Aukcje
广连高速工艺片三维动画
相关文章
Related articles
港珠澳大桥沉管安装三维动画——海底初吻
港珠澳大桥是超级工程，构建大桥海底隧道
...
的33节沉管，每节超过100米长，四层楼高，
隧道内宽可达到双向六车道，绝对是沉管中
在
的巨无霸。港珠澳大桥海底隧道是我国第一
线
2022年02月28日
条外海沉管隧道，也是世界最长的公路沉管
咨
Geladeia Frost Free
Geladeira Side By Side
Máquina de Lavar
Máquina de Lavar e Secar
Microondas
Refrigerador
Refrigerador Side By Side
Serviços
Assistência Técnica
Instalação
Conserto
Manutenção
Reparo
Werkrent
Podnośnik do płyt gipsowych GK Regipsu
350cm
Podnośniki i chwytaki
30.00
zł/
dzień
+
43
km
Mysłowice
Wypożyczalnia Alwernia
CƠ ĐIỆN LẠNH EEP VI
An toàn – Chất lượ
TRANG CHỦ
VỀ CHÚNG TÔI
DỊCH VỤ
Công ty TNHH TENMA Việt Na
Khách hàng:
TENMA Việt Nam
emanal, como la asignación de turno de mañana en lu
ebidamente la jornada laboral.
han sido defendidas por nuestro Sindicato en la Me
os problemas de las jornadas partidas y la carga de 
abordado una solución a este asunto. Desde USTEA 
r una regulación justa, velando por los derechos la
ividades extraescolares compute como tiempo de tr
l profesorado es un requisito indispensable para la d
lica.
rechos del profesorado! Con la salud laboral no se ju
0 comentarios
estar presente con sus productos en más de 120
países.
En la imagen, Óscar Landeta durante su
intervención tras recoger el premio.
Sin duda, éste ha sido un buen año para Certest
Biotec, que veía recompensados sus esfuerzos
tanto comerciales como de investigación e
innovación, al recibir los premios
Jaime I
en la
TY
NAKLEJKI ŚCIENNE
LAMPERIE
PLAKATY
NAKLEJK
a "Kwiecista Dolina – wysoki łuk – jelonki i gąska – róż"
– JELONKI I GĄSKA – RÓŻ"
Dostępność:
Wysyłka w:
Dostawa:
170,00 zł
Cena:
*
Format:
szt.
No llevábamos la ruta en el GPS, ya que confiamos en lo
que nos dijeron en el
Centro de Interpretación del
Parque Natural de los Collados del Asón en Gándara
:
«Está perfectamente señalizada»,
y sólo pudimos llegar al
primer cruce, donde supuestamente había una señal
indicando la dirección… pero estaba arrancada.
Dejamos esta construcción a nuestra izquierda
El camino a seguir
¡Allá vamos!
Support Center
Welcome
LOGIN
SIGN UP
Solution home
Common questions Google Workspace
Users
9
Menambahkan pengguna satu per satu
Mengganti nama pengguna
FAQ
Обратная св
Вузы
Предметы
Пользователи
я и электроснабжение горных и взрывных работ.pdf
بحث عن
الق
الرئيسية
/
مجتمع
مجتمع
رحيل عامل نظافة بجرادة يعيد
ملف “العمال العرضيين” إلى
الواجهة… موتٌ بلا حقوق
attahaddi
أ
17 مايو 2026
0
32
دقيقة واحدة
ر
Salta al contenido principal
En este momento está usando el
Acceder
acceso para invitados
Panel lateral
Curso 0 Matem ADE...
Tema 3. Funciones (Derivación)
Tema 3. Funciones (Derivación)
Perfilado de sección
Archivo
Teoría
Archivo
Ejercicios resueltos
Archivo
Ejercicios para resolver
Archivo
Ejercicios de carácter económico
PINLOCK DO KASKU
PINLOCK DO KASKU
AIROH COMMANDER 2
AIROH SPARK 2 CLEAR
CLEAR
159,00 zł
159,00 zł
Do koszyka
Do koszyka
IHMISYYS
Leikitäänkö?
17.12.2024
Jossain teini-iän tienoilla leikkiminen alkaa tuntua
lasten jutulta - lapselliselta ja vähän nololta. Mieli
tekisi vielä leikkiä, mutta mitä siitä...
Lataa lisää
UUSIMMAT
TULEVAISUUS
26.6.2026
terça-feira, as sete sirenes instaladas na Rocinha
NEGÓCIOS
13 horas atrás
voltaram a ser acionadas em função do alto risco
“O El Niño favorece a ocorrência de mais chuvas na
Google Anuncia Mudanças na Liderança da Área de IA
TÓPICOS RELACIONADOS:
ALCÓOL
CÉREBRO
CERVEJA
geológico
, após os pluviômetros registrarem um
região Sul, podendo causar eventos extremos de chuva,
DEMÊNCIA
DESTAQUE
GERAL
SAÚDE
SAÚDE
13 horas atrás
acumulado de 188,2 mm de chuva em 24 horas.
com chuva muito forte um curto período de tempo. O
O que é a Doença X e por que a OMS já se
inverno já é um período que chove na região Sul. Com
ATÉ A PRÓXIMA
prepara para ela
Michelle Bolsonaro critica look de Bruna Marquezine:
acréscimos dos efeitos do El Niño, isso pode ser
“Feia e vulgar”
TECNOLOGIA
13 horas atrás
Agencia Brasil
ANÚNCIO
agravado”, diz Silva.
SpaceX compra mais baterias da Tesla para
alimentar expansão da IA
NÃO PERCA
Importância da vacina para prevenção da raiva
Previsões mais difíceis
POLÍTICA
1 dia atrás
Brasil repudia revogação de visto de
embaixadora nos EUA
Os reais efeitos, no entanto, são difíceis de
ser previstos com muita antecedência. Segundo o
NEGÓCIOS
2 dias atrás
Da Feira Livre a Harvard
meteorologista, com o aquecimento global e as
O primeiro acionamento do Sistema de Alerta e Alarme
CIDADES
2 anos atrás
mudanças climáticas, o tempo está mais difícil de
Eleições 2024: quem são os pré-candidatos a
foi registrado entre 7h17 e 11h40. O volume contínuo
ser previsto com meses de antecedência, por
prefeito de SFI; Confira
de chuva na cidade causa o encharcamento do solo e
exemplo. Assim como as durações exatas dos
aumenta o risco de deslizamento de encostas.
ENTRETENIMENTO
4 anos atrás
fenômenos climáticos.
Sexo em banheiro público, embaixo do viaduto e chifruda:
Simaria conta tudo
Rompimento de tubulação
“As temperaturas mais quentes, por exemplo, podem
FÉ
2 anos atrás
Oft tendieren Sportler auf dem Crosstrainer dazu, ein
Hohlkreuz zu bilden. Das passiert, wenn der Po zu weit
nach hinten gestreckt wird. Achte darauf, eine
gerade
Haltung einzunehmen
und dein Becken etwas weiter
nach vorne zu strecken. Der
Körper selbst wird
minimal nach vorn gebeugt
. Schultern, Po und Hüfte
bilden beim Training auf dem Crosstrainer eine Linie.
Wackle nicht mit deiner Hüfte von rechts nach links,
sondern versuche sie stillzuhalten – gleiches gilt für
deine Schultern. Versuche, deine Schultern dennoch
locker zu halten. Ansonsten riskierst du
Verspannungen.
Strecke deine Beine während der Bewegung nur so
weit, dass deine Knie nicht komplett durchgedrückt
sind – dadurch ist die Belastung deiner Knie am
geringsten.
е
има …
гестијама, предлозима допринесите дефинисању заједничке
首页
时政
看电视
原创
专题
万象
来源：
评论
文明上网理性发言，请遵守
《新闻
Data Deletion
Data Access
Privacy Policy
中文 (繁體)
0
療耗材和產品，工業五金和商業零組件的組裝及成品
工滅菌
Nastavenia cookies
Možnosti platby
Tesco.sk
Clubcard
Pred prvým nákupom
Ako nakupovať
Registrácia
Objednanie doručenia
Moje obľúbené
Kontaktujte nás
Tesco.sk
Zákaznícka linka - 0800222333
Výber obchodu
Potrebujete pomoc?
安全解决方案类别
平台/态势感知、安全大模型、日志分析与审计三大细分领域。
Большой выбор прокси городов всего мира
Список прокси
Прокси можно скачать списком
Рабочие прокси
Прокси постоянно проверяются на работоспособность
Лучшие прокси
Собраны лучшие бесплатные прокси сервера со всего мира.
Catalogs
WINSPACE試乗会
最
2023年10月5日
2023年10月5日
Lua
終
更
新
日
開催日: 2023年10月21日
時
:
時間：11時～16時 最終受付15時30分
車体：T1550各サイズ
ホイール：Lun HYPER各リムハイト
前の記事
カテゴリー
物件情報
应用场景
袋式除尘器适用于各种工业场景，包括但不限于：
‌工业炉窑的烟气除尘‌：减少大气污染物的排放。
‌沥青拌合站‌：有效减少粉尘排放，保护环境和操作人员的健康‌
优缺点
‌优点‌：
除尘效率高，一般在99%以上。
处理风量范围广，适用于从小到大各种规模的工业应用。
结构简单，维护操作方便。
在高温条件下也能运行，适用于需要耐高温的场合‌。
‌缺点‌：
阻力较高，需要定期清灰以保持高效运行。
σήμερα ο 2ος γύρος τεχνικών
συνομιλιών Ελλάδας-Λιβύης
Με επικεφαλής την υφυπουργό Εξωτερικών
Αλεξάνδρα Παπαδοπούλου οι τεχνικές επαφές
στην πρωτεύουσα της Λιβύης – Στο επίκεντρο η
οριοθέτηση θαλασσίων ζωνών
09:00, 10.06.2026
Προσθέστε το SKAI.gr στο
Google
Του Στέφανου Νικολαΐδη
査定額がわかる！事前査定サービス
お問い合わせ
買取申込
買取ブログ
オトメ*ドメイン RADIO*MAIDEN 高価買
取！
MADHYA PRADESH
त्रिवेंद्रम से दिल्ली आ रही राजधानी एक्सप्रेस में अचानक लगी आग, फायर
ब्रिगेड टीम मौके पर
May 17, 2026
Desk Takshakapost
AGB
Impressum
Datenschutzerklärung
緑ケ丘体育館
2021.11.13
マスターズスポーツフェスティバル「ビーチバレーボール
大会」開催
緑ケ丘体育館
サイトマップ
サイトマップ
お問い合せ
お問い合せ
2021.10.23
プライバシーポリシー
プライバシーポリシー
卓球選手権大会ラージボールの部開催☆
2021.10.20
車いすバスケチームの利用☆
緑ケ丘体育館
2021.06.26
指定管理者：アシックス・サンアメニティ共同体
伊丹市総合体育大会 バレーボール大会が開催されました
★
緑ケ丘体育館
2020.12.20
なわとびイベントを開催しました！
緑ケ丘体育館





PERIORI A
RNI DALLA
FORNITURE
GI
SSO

* * * * * * *

[WORK ORDER]
Find and show each line of the listing with the word "Google".

[REPLY]
Common questions Google Workspace
Google Anuncia Mudanças na Liderança da Área de IA
Google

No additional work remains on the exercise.